Infelizmente o sítio (atual) do Hospital Militar de Hamburgo é só em alemão...
https://hamburg.bwkrankenhaus.de/startseite.html
Reparo agora que na carta do António Eduardo Quebá Soncó, filho do régulo de Missirá, enviada ao João Crisóstomo, datada de Lisboa, em 23 (?) de junho de 1967, ele despede-se do amigo e diz que vai partir nesse dia para Hamburgo... Incluisve mnda-lhe a direção... O que quer dizer que esteve lá pouco tempo, talvez dois meses e picos, devendo ter regresado em meados de setembro...

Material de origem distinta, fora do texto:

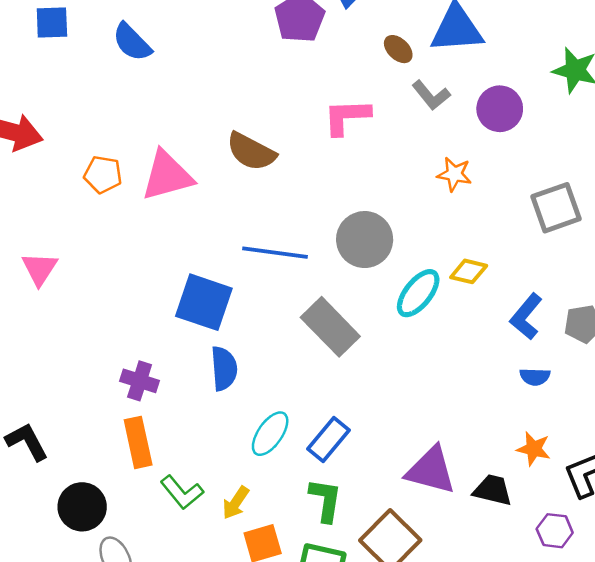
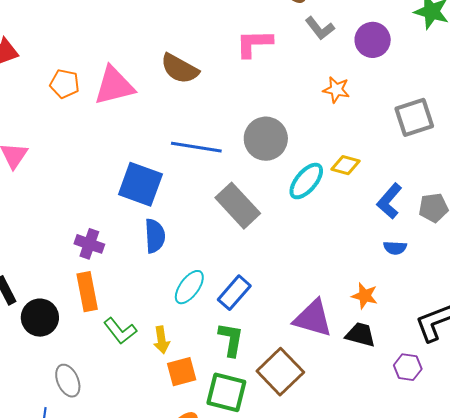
orange star: (534, 449) -> (365, 296), moved
yellow arrow: (236, 503) -> (162, 340), turned -44
black circle: (82, 507) -> (40, 318), moved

https://blogueforanadaevaotres.blogspot.com/2021/01/guine-6174-p21797-o-nosso-blogue-como.html
Caro Luis Graça e João Crisóstomo:
Sempre que tomo conhecimento de gestos de solidariedade como o aqui relatado sinto-me tocado no meu âmago e fico admirador dos respectivos protagonistas. O João Crisóstomo, combatente que já admirava, tornou-se para mim uma pessoa ainda mais admirável, pelo seu gesto de solidariedade para com o nosso camarada Queba Soncó.
Um grande abraço
carvalho de Mampatá.
meus caros Carvalho de Mampatá e José Camara,
Obrigado pelos vossos comentários , certamente generosos . Não creio ter feito nada que algum outro nas mesmas situações nao fizesse. Eu acredito que mais do que pela indole e temperamento, nós somos impelidos a agir quando as circunstancias ( que na maioria dos casos são acidentais e não dependem de ninguém em particular) se impõem. Como poderia eu deixar de ir visitar o Queba Soncó no hospital? Ele na Guiné era um amigo mesmo; e a bala que o atingiu mesmo a meu lado podia ter-me atingido a mim. E quando ele me disse ( mesmo com as muletas debaixo dos braços) que gostava de conhecer Lisboa e que era capaz de me acompanhar num taxi ou de qualquer maneira que eu quisesse , como podia eu ficar indiferente e não lhe proporcionar essa pequena satisfação? Só tenho pena e doi-me a consciência ainda hoje de não o ter acompanhado mais; na altura, preocupado em me derrenrascar para ir para a Inglaterra não fiz mais; mas tenho uma pena imensa de não ter tido o cuidado de o acompanhar com a minha correspondência depois de ele ter voltado à guiné. Como me doi o não saber ainda hoje do destino dum outro nativo, meu guarda-costas, que estava sempre pronto a dar a vida por mim se fosse preciso. Ele ficou por lá... Se Deus ( seja Alah, ou Geová, ou o Deus dos cristãos) me ouve, de coração lhe peço que premeie como Ele saberá fazer, a valentia e amizade destes nossos queridos camaradas portugueses/guineenses.